--- EXERCISE DATA ---

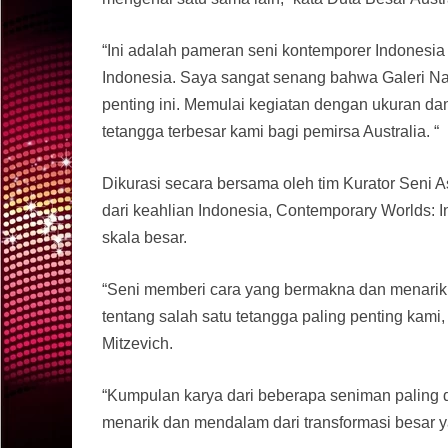
“Ini adalah pameran seni kontemporer Indonesia t
Indonesia. Saya sangat senang bahwa Galeri Nas
penting ini. Memulai kegiatan dengan ukuran da
tetangga terbesar kami bagi pemirsa Australia. “
Dikurasi secara bersama oleh tim Kurator Seni A
dari keahlian Indonesia, Contemporary Worlds: 
skala besar.
“Seni memberi cara yang bermakna dan menarik 
tentang salah satu tetangga paling penting kami, 
Mitzevich.
“Kumpulan karya dari beberapa seniman paling d
menarik dan mendalam dari transformasi besar ya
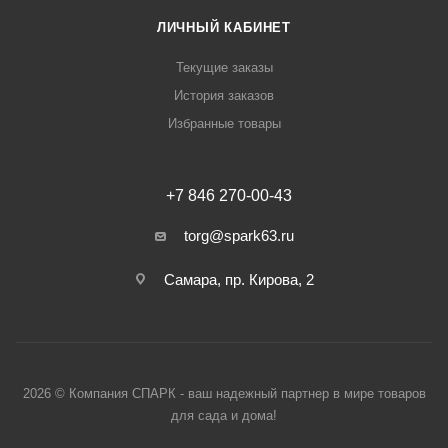
ЛИЧНЫЙ КАБИНЕТ
Текущие заказы
История заказов
Избранные товары
+7 846 270-00-43
torg@spark63.ru
Самара, пр. Кирова, 2
2026 © Компания СПАРК - ваш надежный партнер в мире товаров
для сада и дома!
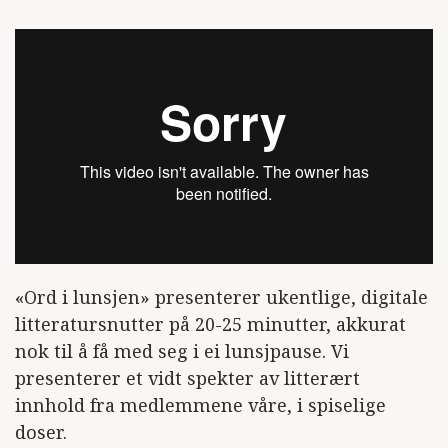
«Ord i lunsjen» presenterer ukentlige, digitale
litteratursnutter på 20-25 minutter, akkurat
nok til å få med seg i ei lunsjpause. Vi
presenterer et vidt spekter av litterært
innhold fra medlemmene våre, i spiselige
doser.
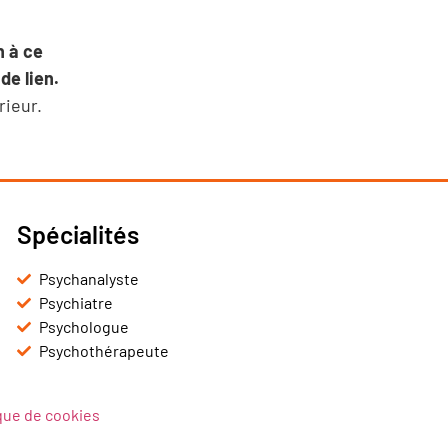
n à ce
de lien.
rieur.
Spécialités
Psychanalyste
Psychiatre
Psychologue
Psychothérapeute
ique de cookies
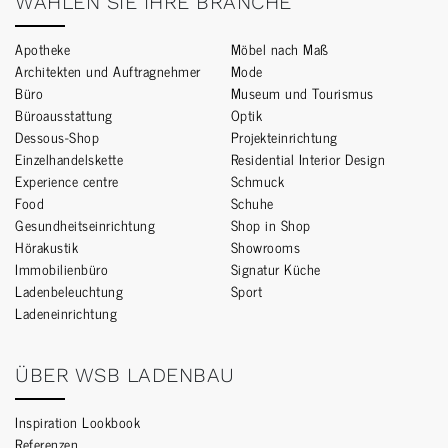
WÄHLEN SIE IHRE BRANCHE
Apotheke
Möbel nach Maß
Architekten und Auftragnehmer
Mode
Büro
Museum und Tourismus
Büroausstattung
Optik
Dessous-Shop
Projekteinrichtung
Einzelhandelskette
Residential Interior Design
Experience centre
Schmuck
Food
Schuhe
Gesundheitseinrichtung
Shop in Shop
Hörakustik
Showrooms
Immobilienbüro
Signatur Küche
Ladenbeleuchtung
Sport
Ladeneinrichtung
ÜBER WSB LADENBAU
Inspiration Lookbook
Referenzen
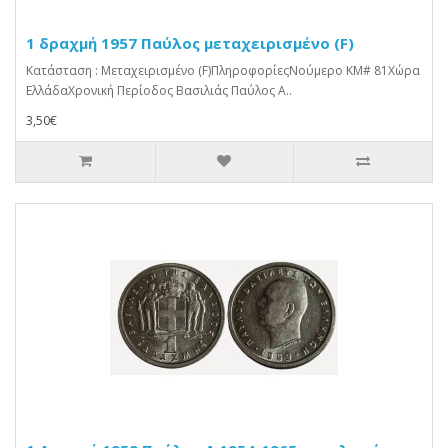
1 δραχμή 1957 Παύλος μεταχειρισμένο (F)
Κατάσταση : Μεταχειρισμένο (F)ΠληροφορίεςΝούμερο KM# 81Χώρα
ΕλλάδαΧρονική Περίοδος Βασιλιάς Παύλος Α..
3,50€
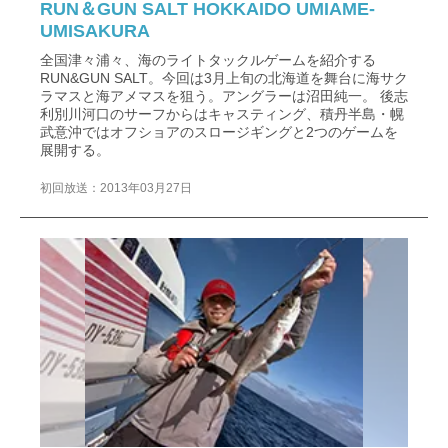
RUN＆GUN SALT HOKKAIDO UMIAME-
UMISAKURA
全国津々浦々、海のライトタックルゲームを紹介する
RUN&GUN SALT。今回は3月上旬の北海道を舞台に海サク
ラマスと海アメマスを狙う。アングラーは沼田純一。 後志
利別川河口のサーフからはキャスティング、積丹半島・幌
武意沖ではオフショアのスロージギングと2つのゲームを
展開する。
初回放送：2013年03月27日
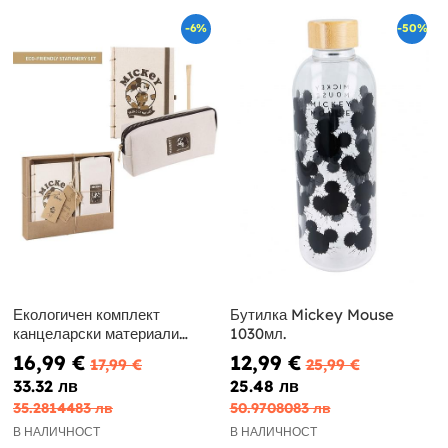
-6%
-50%
Екологичен комплект
Бутилка Mickey Mouse
канцеларски материали
1030мл.
Мики Маус
16,99 €
12,99 €
17,99 €
25,99 €
33.32 лв
25.48 лв
35.2814483 лв
50.9708083 лв
В НАЛИЧНОСТ
В НАЛИЧНОСТ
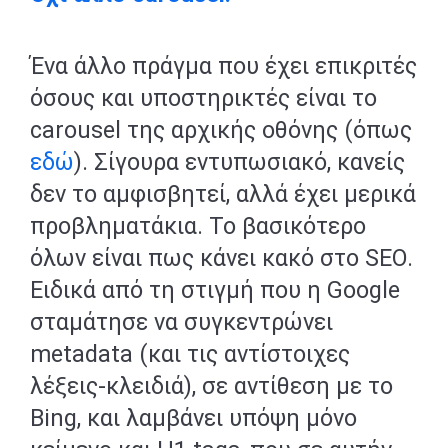
Ένα άλλο πράγμα που έχει επικριτές
όσους και υποστηρικτές είναι το
carousel της αρχικής οθόνης (όπως
εδώ
). Σίγουρα εντυπωσιακό, κανείς
δεν το αμφισβητεί, αλλά έχει μερικά
προβληματάκια. Το βασικότερο
όλων είναι πως κάνει κακό στο SEO.
Ειδικά από τη στιγμή που η Google
σταμάτησε να συγκεντρώνει
metadata (και τις αντίστοιχες
λέξεις-κλειδιά), σε αντίθεση με το
Bing, και λαμβάνει υπόψη μόνο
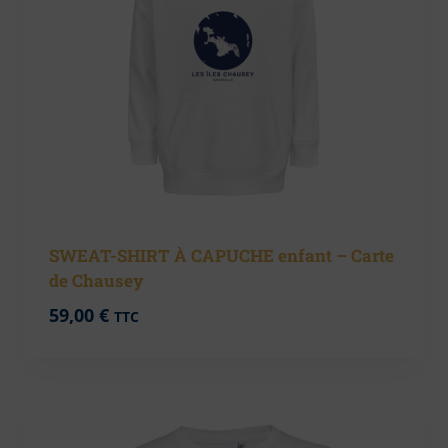
SWEAT-SHIRT À CAPUCHE enfant – Carte
de Chausey
59,00
€
TTC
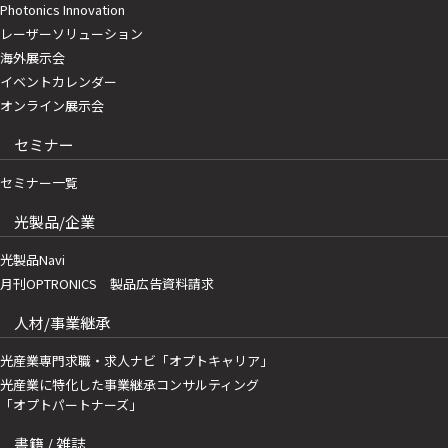
Photonics Innovation
レーザーソリューション
海外展示会
イベントカレンダー
オンライン展示会
セミナー
セミナー一覧
光製品/企業
光製品Navi
月刊OPTRONICS 製品広告資料請求
人材/事業継承
光産業専門求職・求人ナビ「オプトキャリア」
光産業に特化した事業継承コンサルティング
「オプトパートナーズ」
書籍 / 雑誌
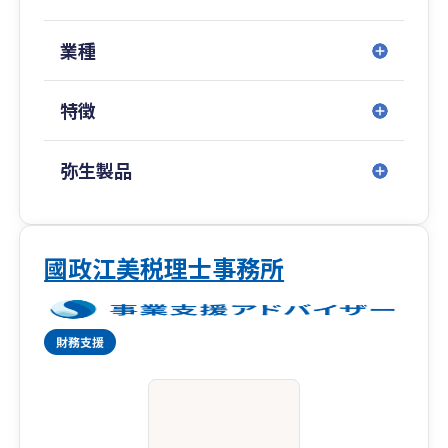
業種
特徴
弥生製品
國政江美税理士事務所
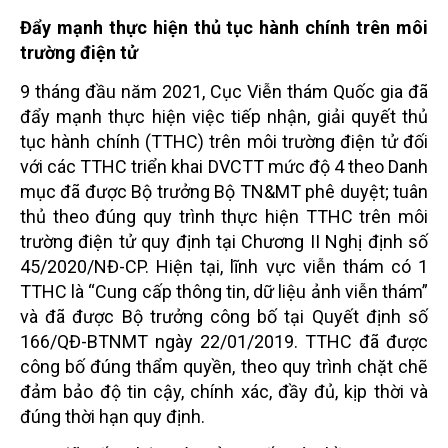
Đẩy mạnh thực hiện thủ tục hành chính trên môi
trường điện tử
9 tháng đầu năm 2021, Cục Viễn thám Quốc gia đã
đẩy mạnh thực hiện việc tiếp nhận, giải quyết thủ
tục hành chính (TTHC) trên môi trường điện tử đối
với các TTHC triển khai DVCTT mức độ 4 theo Danh
mục đã được Bộ trưởng Bộ TN&MT phê duyệt; tuân
thủ theo đúng quy trình thực hiện TTHC trên môi
trường điện tử quy định tại Chương II Nghị định số
45/2020/NĐ-CP. Hiện tại, lĩnh vực viễn thám có 1
TTHC là “Cung cấp thông tin, dữ liệu ảnh viễn thám”
và đã được Bộ trưởng công bố tại Quyết định số
166/QĐ-BTNMT ngày 22/01/2019. TTHC đã được
công bố đúng thẩm quyền, theo quy trình chặt chẽ
đảm bảo độ tin cậy, chính xác, đầy đủ, kịp thời và
đúng thời hạn quy định.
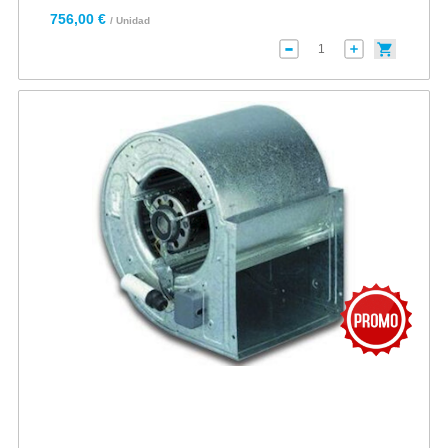
756,00 €
/ Unidad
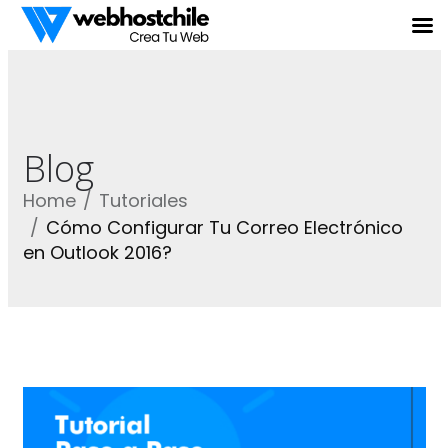
Blog
Home
Tutoriales
Cómo Configurar Tu Correo Electrónico
en Outlook 2016?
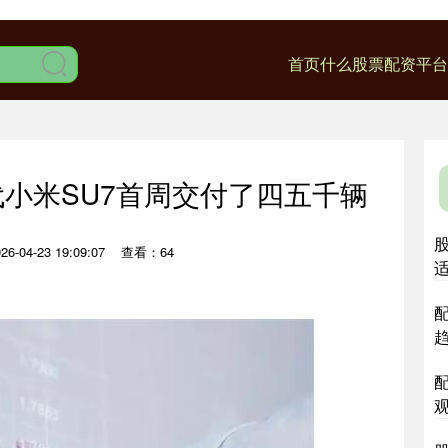
首页
什么股票配资平台
代小米SU7首周交付了四五千辆
-04-23 19:09:07
查看：64
配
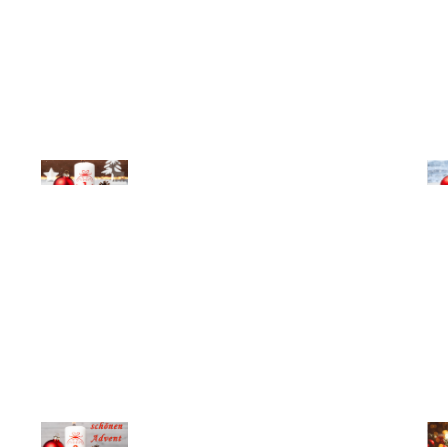
© Michael Bihlmayer
© Mi
© Michael Bihlmayer
© Mi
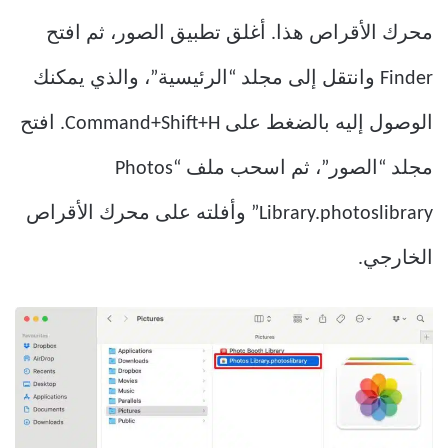
محرك الأقراص هذا. أغلق تطبيق الصور، ثم افتح
Finder وانتقل إلى مجلد “الرئيسية”، والذي يمكنك
الوصول إليه بالضغط على Command+Shift+H. افتح
مجلد “الصور”، ثم اسحب ملف “Photos
Library.photoslibrary” وأفلته على محرك الأقراص
الخارجي.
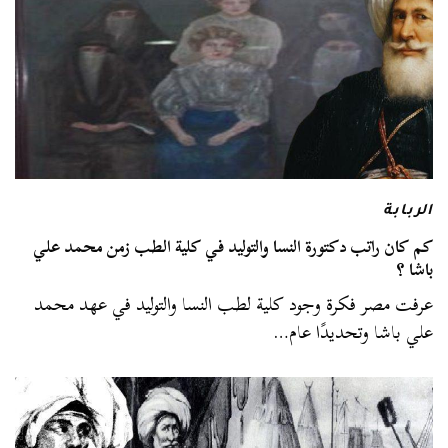
الربابة
كم كان راتب دكتورة النسا والتوليد في كلية الطب زمن محمد علي
باشا ؟
عرفت مصر فكرة وجود كلية لطب النسا والتوليد في عهد محمد
علي باشا وتحديدًا عام…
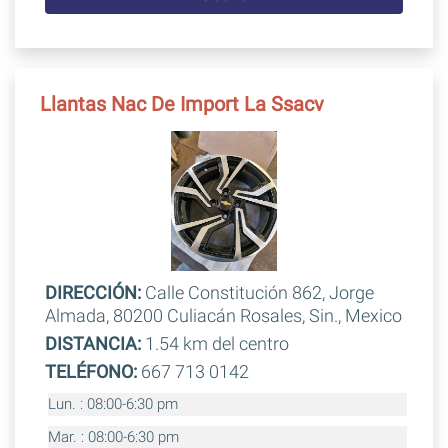
Llantas Nac De Import La Ssacv
DIRECCIÓN:
Calle Constitución 862, Jorge
Almada, 80200 Culiacán Rosales, Sin., Mexico
DISTANCIA:
1.54 km del centro
TELÉFONO:
667 713 0142
Lun. : 08:00-6:30 pm
Mar. : 08:00-6:30 pm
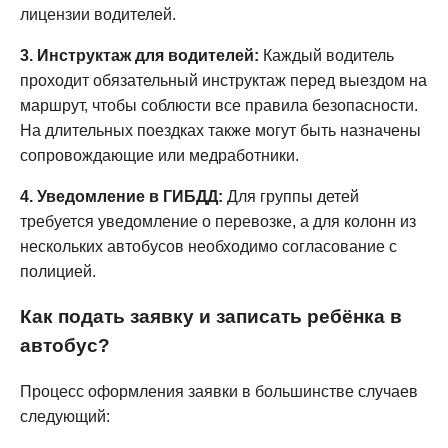
лицензии водителей.
3. Инструктаж для водителей:
Каждый водитель
проходит обязательный инструктаж перед выездом на
маршрут, чтобы соблюсти все правила безопасности.
На длительных поездках также могут быть назначены
сопровождающие или медработники.
4. Уведомление в ГИБДД:
Для группы детей
требуется уведомление о перевозке, а для колонн из
нескольких автобусов необходимо согласование с
полицией.
Как подать заявку и записать ребёнка в
автобус?
Процесс оформления заявки в большинстве случаев
следующий:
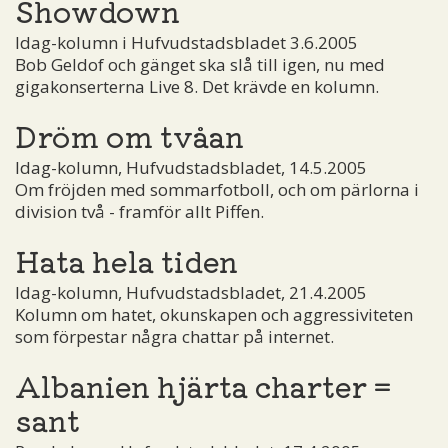
Showdown
Idag-kolumn i Hufvudstadsbladet 3.6.2005
Bob Geldof och gänget ska slå till igen, nu med
gigakonserterna Live 8. Det krävde en kolumn.
Dröm om tvåan
Idag-kolumn, Hufvudstadsbladet, 14.5.2005
Om fröjden med sommarfotboll, och om pärlorna i
division två - framför allt Piffen.
Hata hela tiden
Idag-kolumn, Hufvudstadsbladet, 21.4.2005
Kolumn om hatet, okunskapen och aggressiviteten
som förpestar några chattar på internet.
Albanien hjärta charter =
sant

---

PROBLEM TO SOLVE ▸
Verbatim copy without images: write the records above out in full.

RESULT OF THIS TASK ▸
“Ini adalah pameran seni kontemporer Indonesia t
Indonesia. Saya sangat senang bahwa Galeri Nas
penting ini. Memulai kegiatan dengan ukuran da
tetangga terbesar kami bagi pemirsa Australia. “
Dikurasi secara bersama oleh tim Kurator Seni A
dari keahlian Indonesia, Contemporary Worlds: 
skala besar.
“Seni memberi cara yang bermakna dan menarik 
tentang salah satu tetangga paling penting kami, 
Mitzevich.
“Kumpulan karya dari beberapa seniman paling d
menarik dan mendalam dari transformasi besar ya
ЛИЧНЫЙ КАБИНЕТ
Текущие заказы
История заказов
Избранные товары
+7 846 270-00-43
torg@spark63.ru
Самара, пр. Кирова, 2
2026 © Компания СПАРК - ваш надежный партнер в мире товаров
для сада и дома!
«Ord i lunsjen» presenterer ukentlige, digitale
litteratursnutter på 20-25 minutter, akkurat
nok til å få med seg i ei lunsjpause. Vi
presenterer et vidt spekter av litterært
innhold fra medlemmene våre, i spiselige
doser.
n à ce
de lien.
rieur.
Spécialités
Psychanalyste
Psychiatre
Psychologue
Psychothérapeute
ique de cookies
WÄHLEN SIE IHRE BRANCHE
Apotheke
Möbel nach Maß
Architekten und Auftragnehmer
Mode
Büro
Museum und Tourismus
Büroausstattung
Optik
Dessous-Shop
Projekteinrichtung
Einzelhandelskette
Residential Interior Design
Experience centre
Schmuck
Food
Schuhe
Gesundheitseinrichtung
Shop in Shop
Hörakustik
Showrooms
Immobilienbüro
Signatur Küche
Ladenbeleuchtung
Sport
Ladeneinrichtung
ÜBER WSB LADENBAU
Inspiration Lookbook
Referenzen
1 δραχμή 1957 Παύλος μεταχειρισμένο (F)
Κατάσταση : Μεταχειρισμένο (F)ΠληροφορίεςΝούμερο KM# 81Χώρα
ΕλλάδαΧρονική Περίοδος Βασιλιάς Παύλος Α..
3,50€
RUN＆GUN SALT HOKKAIDO UMIAME-
UMISAKURA
全国津々浦々、海のライトタックルゲームを紹介する
RUN&GUN SALT。今回は3月上旬の北海道を舞台に海サク
ラマスと海アメマスを狙う。アングラーは沼田純一。 後志
利別川河口のサーフからはキャスティング、積丹半島・幌
武意沖ではオフショアのスロージギングと2つのゲームを
展開する。
初回放送：2013年03月27日
-6%
-50%
Екологичен комплект
Бутилка Mickey Mouse
канцеларски материали
1030мл.
Мики Маус
16,99 €
12,99 €
17,99 €
25,99 €
33.32 лв
25.48 лв
35.2814483 лв
50.9708083 лв
В НАЛИЧНОСТ
В НАЛИЧНОСТ
Ένα άλλο πράγμα που έχει επικριτές
όσους και υποστηρικτές είναι το
carousel της αρχικής οθόνης (όπως
εδώ
). Σίγουρα εντυπωσιακό, κανείς
δεν το αμφισβητεί, αλλά έχει μερικά
προβληματάκια. Το βασικότερο
όλων είναι πως κάνει κακό στο SEO.
Ειδικά από τη στιγμή που η Google
σταμάτησε να συγκεντρώνει
metadata (και τις αντίστοιχες
λέξεις-κλειδιά), σε αντίθεση με το
Bing, και λαμβάνει υπόψη μόνο
SWEAT-SHIRT À CAPUCHE enfant – Carte
de Chausey
59,00
€
TTC
Photonics Innovation
レーザーソリューション
海外展示会
イベントカレンダー
オンライン展示会
セミナー
セミナー一覧
光製品/企業
光製品Navi
月刊OPTRONICS 製品広告資料請求
人材/事業継承
光産業専門求職・求人ナビ「オプトキャリア」
光産業に特化した事業継承コンサルティング
「オプトパートナーズ」
書籍 / 雑誌
業種
特徴
弥生製品
國政江美税理士事務所
Đẩy mạnh thực hiện thủ tục hành chính trên môi
trường điện tử
9 tháng đầu năm 2021, Cục Viễn thám Quốc gia đã
đẩy mạnh thực hiện việc tiếp nhận, giải quyết thủ
tục hành chính (TTHC) trên môi trường điện tử đối
với các TTHC triển khai DVCTT mức độ 4 theo Danh
mục đã được Bộ trưởng Bộ TN&MT phê duyệt; tuân
thủ theo đúng quy trình thực hiện TTHC trên môi
trường điện tử quy định tại Chương II Nghị định số
45/2020/NĐ-CP. Hiện tại, lĩnh vực viễn thám có 1
TTHC là “Cung cấp thông tin, dữ liệu ảnh viễn thám”
và đã được Bộ trưởng công bố tại Quyết định số
166/QĐ-BTNMT ngày 22/01/2019. TTHC đã được
công bố đúng thẩm quyền, theo quy trình chặt chẽ
đảm bảo độ tin cậy, chính xác, đầy đủ, kịp thời và
đúng thời hạn quy định.
756,00 €
/ Unidad
Blog
Home
Tutoriales
Cómo Configurar Tu Correo Electrónico
en Outlook 2016?
首页
什么股票配资平台
代小米SU7首周交付了四五千辆
-04-23 19:09:07
查看：64
配
© Michael Bihlmayer
© Mi
© Michael Bihlmayer
© Mi
محرك الأقراص هذا. أغلق تطبيق الصور، ثم افتح
Finder وانتقل إلى مجلد “الرئيسية”، والذي يمكنك
الوصول إليه بالضغط على Command+Shift+H. افتح
مجلد “الصور”، ثم اسحب ملف “Photos
Library.photoslibrary” وأفلته على محرك الأقراص
الخارجي.
الربابة
كم كان راتب دكتورة النسا والتوليد في كلية الطب زمن محمد علي
باشا ؟
عرفت مصر فكرة وجود كلية لطب النسا والتوليد في عهد محمد
علي باشا وتحديدًا عام…
Llantas Nac De Import La Ssacv
DIRECCIÓN:
Calle Constitución 862, Jorge
Almada, 80200 Culiacán Rosales, Sin., Mexico
DISTANCIA:
1.54 km del centro
TELÉFONO:
667 713 0142
Lun. : 08:00-6:30 pm
Mar. : 08:00-6:30 pm
лицензии водителей.
3. Инструктаж для водителей:
Каждый водитель
проходит обязательный инструктаж перед выездом на
маршрут, чтобы соблюсти все правила безопасности.
На длительных поездках также могут быть назначены
сопровождающие или медработники.
4. Уведомление в ГИБДД:
Для группы детей
требуется уведомление о перевозке, а для колонн из
нескольких автобусов необходимо согласование с
полицией.
Как подать заявку и записать ребёнка в
автобус?
Процесс оформления заявки в большинстве случаев
следующий:
Showdown
Idag-kolumn i Hufvudstadsbladet 3.6.2005
Bob Geldof och gänget ska slå till igen, nu med
gigakonserterna Live 8. Det krävde en kolumn.
Dröm om tvåan
Idag-kolumn, Hufvudstadsbladet, 14.5.2005
Om fröjden med sommarfotboll, och om pärlorna i
division två - framför allt Piffen.
Hata hela tiden
Idag-kolumn, Hufvudstadsbladet, 21.4.2005
Kolumn om hatet, okunskapen och aggressiviteten
som förpestar några chattar på internet.
Albanien hjärta charter =
sant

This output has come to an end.